-- Information shown --
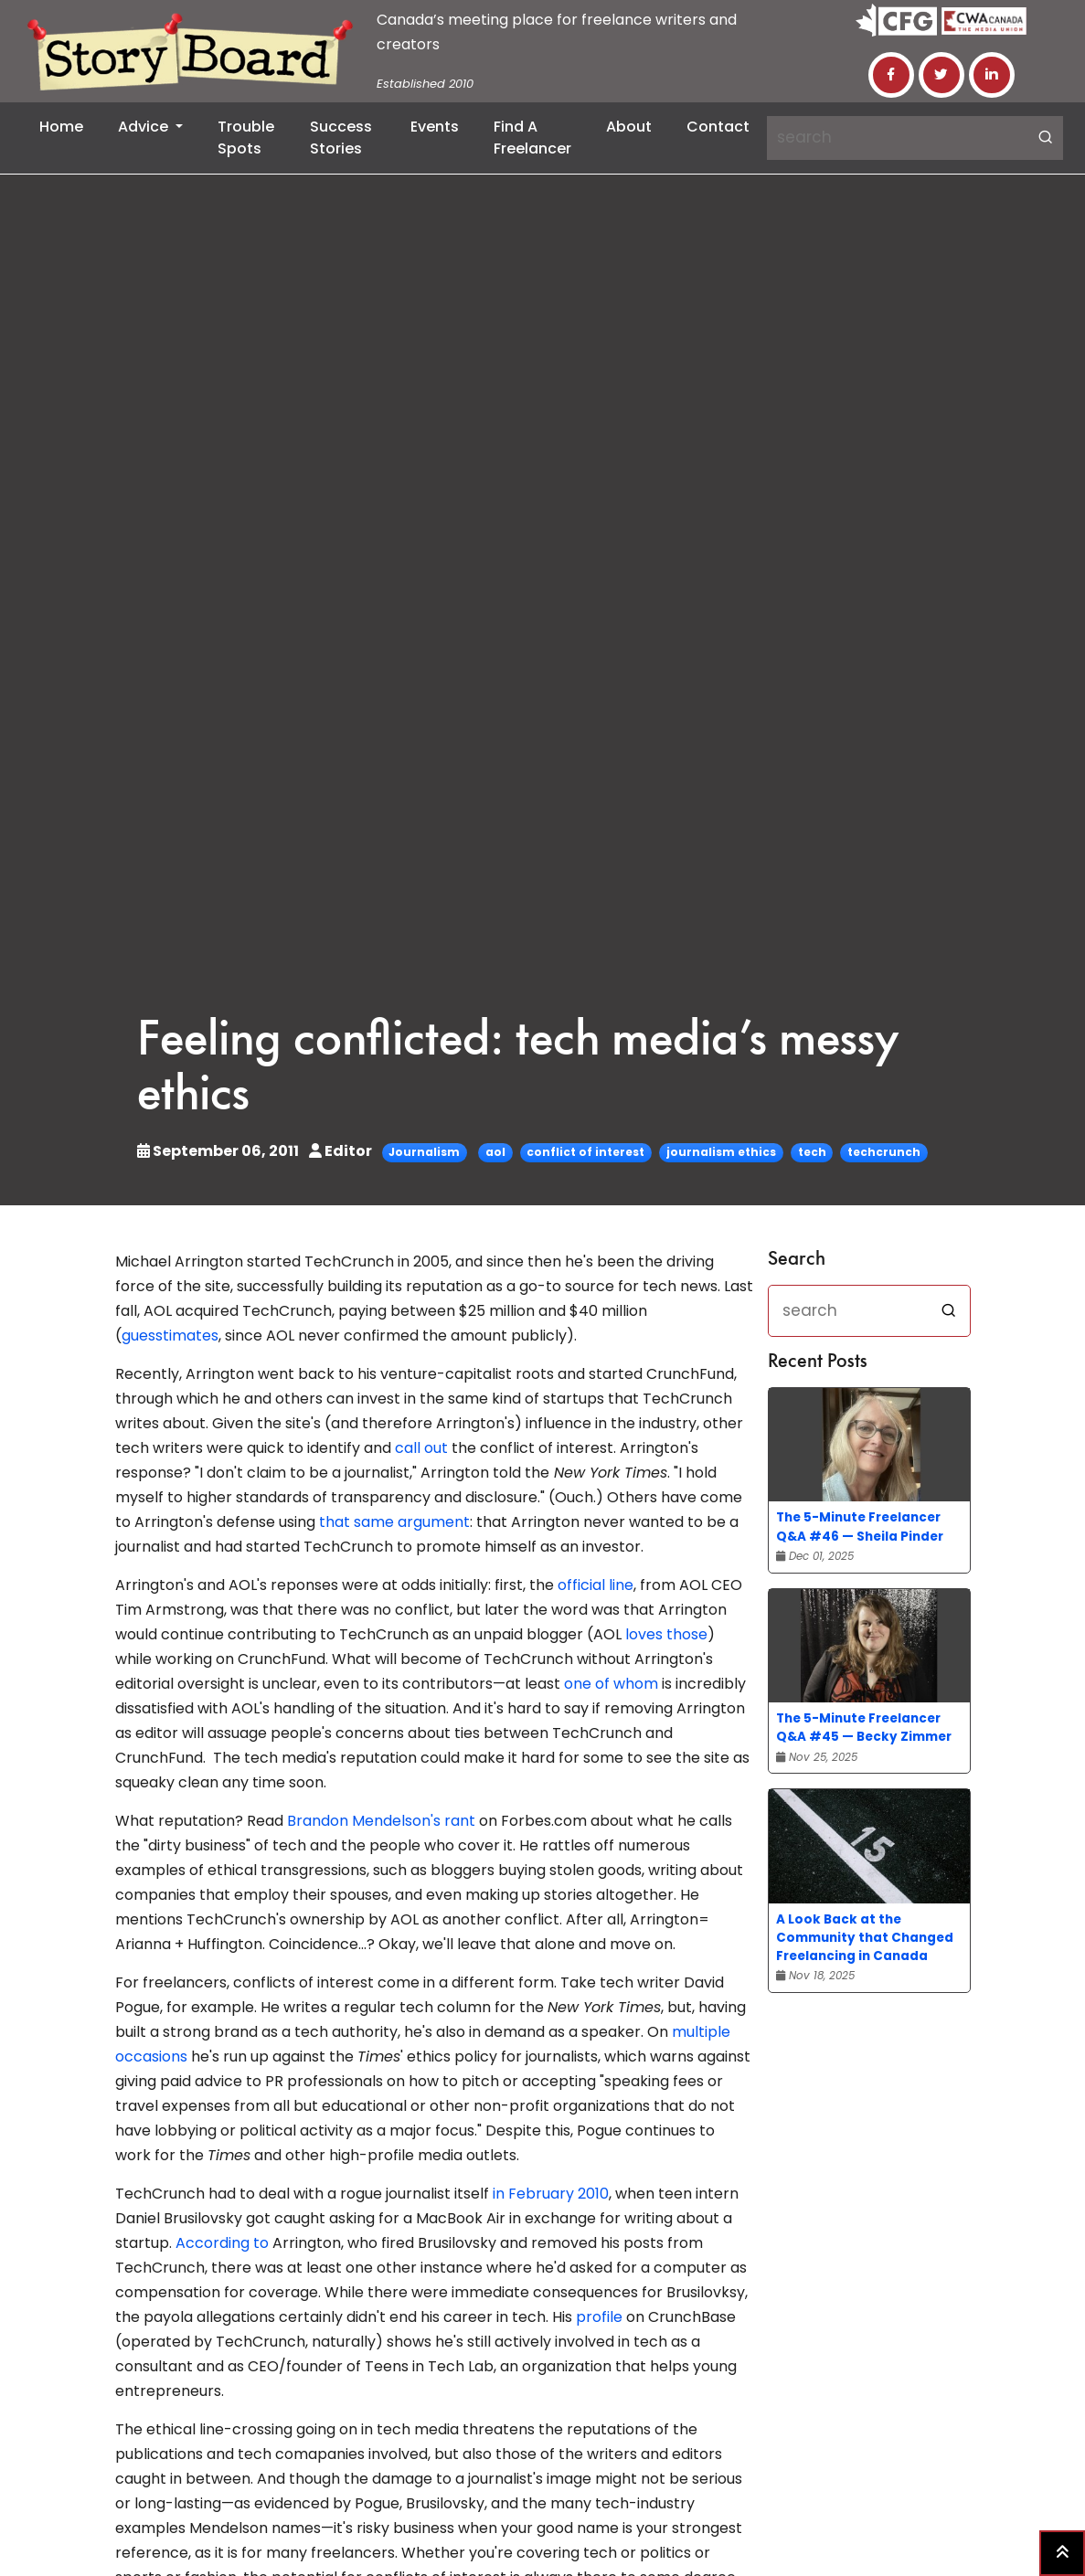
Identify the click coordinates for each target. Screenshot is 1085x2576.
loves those (666, 1634)
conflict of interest (585, 1152)
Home (61, 126)
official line (595, 1584)
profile (599, 2316)
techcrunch (883, 1152)
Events (434, 126)
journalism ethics (721, 1152)
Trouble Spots (246, 137)
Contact (718, 126)
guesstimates (170, 1335)
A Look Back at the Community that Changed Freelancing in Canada (864, 1938)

-- What you should do --
Copy out, exactly as given, the line containing "profile (599, 2316)" together with every line after it in the material.

-- Response to this task --
profile (599, 2316)
techcrunch (883, 1152)
Events (434, 126)
journalism ethics (721, 1152)
Trouble Spots (246, 137)
Contact (718, 126)
guesstimates (170, 1335)
A Look Back at the Community that Changed Freelancing in Canada (864, 1938)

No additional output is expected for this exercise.